#### Exercise requirements:
Your job is to set down the stretch of entries that opens with the line containing "ADVERTISE WITH US (145, 16)" and closes with the line containing "絶対音感 (410, 1404)". Keep both end lines, copy each exactly, and add nothing.

Collected data

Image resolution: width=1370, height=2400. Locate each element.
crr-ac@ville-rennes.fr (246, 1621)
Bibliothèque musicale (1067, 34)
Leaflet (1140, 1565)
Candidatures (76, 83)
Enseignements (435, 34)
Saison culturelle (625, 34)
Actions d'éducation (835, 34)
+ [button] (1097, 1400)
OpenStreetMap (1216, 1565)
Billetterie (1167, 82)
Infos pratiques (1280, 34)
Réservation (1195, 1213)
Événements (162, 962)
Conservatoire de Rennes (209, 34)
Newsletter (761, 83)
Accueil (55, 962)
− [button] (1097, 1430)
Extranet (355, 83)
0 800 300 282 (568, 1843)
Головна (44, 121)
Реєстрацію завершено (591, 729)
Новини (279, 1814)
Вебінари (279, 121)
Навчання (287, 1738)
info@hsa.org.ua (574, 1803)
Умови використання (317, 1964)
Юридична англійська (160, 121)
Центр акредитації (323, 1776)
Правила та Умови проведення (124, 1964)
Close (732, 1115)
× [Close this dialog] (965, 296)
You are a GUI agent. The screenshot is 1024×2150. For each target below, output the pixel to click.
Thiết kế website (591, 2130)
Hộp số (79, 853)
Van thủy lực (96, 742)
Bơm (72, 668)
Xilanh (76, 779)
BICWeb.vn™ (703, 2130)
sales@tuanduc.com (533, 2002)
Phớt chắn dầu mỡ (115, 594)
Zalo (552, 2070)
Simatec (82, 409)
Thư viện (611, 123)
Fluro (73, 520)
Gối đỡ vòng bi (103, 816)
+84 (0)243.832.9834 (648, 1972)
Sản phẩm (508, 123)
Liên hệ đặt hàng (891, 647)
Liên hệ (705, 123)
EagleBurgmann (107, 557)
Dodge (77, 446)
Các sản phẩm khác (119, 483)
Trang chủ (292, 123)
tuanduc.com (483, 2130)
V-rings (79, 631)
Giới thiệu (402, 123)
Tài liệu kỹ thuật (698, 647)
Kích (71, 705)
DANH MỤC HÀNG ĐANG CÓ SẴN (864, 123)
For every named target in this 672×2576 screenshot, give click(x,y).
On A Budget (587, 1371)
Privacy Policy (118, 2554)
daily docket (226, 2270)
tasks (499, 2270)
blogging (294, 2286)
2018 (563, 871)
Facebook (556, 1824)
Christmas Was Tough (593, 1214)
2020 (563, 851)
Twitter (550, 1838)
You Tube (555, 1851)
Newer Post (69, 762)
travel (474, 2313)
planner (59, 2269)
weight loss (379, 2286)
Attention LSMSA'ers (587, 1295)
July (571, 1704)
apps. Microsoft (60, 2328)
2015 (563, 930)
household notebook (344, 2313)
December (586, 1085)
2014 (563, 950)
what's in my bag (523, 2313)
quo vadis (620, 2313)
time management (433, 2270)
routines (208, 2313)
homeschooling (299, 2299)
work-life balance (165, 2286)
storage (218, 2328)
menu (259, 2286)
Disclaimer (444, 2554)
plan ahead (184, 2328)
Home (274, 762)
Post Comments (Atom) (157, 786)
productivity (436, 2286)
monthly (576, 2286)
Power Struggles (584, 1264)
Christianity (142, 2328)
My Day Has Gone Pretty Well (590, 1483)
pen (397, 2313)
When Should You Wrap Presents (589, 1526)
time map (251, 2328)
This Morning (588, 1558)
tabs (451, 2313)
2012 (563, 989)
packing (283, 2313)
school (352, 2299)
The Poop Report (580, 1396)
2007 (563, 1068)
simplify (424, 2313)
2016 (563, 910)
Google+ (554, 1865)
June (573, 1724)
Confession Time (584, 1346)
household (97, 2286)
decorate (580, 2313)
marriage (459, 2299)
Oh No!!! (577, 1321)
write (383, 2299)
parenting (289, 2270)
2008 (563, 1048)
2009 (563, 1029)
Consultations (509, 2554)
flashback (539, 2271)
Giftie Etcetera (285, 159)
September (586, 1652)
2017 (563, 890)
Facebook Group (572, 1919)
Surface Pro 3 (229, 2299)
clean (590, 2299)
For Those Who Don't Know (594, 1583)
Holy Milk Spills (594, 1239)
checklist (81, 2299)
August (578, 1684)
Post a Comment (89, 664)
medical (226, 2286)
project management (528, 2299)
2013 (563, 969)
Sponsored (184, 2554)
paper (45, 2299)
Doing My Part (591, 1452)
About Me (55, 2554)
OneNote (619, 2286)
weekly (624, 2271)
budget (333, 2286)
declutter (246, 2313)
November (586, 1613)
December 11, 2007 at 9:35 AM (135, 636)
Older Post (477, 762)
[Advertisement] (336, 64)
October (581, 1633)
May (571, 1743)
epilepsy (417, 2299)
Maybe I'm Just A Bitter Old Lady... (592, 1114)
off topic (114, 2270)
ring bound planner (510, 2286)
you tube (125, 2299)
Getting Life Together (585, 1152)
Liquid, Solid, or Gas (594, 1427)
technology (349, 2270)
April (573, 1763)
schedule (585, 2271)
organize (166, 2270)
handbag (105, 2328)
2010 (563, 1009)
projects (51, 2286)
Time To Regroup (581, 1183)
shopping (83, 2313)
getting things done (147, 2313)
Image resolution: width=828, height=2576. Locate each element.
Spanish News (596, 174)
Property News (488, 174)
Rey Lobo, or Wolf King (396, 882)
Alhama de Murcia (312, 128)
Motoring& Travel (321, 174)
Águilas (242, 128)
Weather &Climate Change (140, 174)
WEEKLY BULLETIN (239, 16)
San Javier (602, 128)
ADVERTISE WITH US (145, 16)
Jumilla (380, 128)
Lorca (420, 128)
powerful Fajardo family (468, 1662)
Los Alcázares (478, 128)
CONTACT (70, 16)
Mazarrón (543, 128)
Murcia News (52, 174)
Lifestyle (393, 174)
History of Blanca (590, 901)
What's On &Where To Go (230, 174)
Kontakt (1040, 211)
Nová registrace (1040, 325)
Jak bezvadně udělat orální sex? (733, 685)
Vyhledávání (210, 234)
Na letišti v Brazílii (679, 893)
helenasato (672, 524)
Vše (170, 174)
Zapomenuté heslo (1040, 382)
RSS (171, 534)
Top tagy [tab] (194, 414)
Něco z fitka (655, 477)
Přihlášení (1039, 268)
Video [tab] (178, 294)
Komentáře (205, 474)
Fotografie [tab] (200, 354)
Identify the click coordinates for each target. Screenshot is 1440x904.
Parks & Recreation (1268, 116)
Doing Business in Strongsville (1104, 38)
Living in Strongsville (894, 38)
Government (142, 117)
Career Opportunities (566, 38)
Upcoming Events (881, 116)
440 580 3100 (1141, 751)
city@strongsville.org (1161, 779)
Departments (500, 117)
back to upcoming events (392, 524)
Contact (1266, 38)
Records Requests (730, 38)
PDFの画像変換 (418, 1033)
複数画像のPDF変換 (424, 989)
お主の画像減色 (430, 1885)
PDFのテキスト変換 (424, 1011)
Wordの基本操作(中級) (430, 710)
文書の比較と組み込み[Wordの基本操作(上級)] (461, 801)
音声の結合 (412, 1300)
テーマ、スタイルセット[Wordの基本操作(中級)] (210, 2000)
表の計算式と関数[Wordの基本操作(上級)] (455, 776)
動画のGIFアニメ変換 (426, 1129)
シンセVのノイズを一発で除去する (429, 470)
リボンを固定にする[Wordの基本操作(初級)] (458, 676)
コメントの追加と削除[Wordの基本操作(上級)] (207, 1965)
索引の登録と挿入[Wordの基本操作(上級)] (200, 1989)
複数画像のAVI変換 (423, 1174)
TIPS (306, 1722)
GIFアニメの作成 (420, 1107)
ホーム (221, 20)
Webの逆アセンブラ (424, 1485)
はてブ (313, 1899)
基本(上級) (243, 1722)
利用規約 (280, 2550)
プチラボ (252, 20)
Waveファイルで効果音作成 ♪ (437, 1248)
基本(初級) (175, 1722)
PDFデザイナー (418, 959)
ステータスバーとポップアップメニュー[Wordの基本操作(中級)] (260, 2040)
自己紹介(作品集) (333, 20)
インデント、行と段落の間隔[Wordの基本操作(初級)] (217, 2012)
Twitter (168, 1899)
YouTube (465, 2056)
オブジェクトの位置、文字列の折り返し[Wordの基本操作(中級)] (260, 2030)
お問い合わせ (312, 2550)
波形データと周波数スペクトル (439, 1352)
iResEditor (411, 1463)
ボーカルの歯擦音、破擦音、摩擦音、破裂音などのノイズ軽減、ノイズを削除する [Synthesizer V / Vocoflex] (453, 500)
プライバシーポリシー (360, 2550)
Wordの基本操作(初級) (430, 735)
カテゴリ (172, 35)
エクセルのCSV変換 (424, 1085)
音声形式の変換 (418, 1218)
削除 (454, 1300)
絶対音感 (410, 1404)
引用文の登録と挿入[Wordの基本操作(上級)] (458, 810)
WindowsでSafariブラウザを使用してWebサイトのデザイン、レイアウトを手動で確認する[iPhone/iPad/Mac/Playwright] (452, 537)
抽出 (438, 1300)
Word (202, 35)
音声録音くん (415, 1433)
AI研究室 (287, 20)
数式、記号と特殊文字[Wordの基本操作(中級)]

#### Answer to this problem:
ADVERTISE WITH US (145, 16)
Jumilla (380, 128)
Lorca (420, 128)
powerful Fajardo family (468, 1662)
Los Alcázares (478, 128)
CONTACT (70, 16)
Mazarrón (543, 128)
Murcia News (52, 174)
Lifestyle (393, 174)
History of Blanca (590, 901)
What's On &Where To Go (230, 174)
Kontakt (1040, 211)
Nová registrace (1040, 325)
Jak bezvadně udělat orální sex? (733, 685)
Vyhledávání (210, 234)
Na letišti v Brazílii (679, 893)
helenasato (672, 524)
Vše (170, 174)
Zapomenuté heslo (1040, 382)
RSS (171, 534)
Top tagy [tab] (194, 414)
Něco z fitka (655, 477)
Přihlášení (1039, 268)
Video [tab] (178, 294)
Komentáře (205, 474)
Fotografie [tab] (200, 354)
Identify the click coordinates for each target. Screenshot is 1440x904.
Parks & Recreation (1268, 116)
Doing Business in Strongsville (1104, 38)
Living in Strongsville (894, 38)
Government (142, 117)
Career Opportunities (566, 38)
Upcoming Events (881, 116)
440 580 3100 (1141, 751)
city@strongsville.org (1161, 779)
Departments (500, 117)
back to upcoming events (392, 524)
Contact (1266, 38)
Records Requests (730, 38)
PDFの画像変換 (418, 1033)
複数画像のPDF変換 (424, 989)
お主の画像減色 (430, 1885)
PDFのテキスト変換 (424, 1011)
Wordの基本操作(中級) (430, 710)
文書の比較と組み込み[Wordの基本操作(上級)] (461, 801)
音声の結合 (412, 1300)
テーマ、スタイルセット[Wordの基本操作(中級)] (210, 2000)
表の計算式と関数[Wordの基本操作(上級)] (455, 776)
動画のGIFアニメ変換 (426, 1129)
シンセVのノイズを一発で除去する (429, 470)
リボンを固定にする[Wordの基本操作(初級)] (458, 676)
コメントの追加と削除[Wordの基本操作(上級)] (207, 1965)
索引の登録と挿入[Wordの基本操作(上級)] (200, 1989)
複数画像のAVI変換 (423, 1174)
TIPS (306, 1722)
GIFアニメの作成 (420, 1107)
ホーム (221, 20)
Webの逆アセンブラ (424, 1485)
はてブ (313, 1899)
基本(上級) (243, 1722)
利用規約 (280, 2550)
プチラボ (252, 20)
Waveファイルで効果音作成 ♪ (437, 1248)
基本(初級) (175, 1722)
PDFデザイナー (418, 959)
ステータスバーとポップアップメニュー[Wordの基本操作(中級)] (260, 2040)
自己紹介(作品集) (333, 20)
インデント、行と段落の間隔[Wordの基本操作(初級)] (217, 2012)
Twitter (168, 1899)
YouTube (465, 2056)
オブジェクトの位置、文字列の折り返し[Wordの基本操作(中級)] (260, 2030)
お問い合わせ (312, 2550)
波形データと周波数スペクトル (439, 1352)
iResEditor (411, 1463)
ボーカルの歯擦音、破擦音、摩擦音、破裂音などのノイズ軽減、ノイズを削除する [Synthesizer V / Vocoflex] (453, 500)
プライバシーポリシー (360, 2550)
Wordの基本操作(初級) (430, 735)
カテゴリ (172, 35)
エクセルのCSV変換 (424, 1085)
音声形式の変換 (418, 1218)
削除 (454, 1300)
絶対音感 (410, 1404)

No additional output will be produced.